### THE INPUT
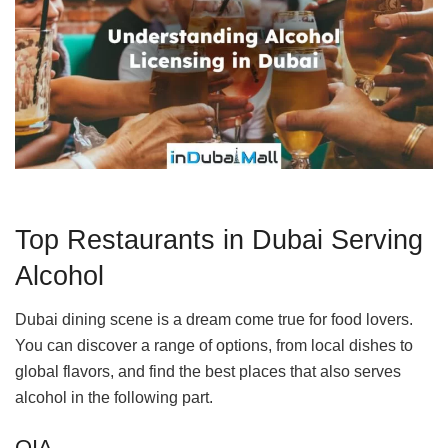
Top Restaurants in Dubai Serving
Alcohol
Dubai dining scene is a dream come true for food lovers.
You can discover a range of options, from local dishes to
global flavors, and find the best places that also serves
alcohol in the following part.
OIA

### YOUR ASSIGNMENT
Display each line of the data where "Dubai" occurs.

### ANSWER TO THE PROBLEM
Top Restaurants in Dubai Serving
Dubai dining scene is a dream come true for food lovers.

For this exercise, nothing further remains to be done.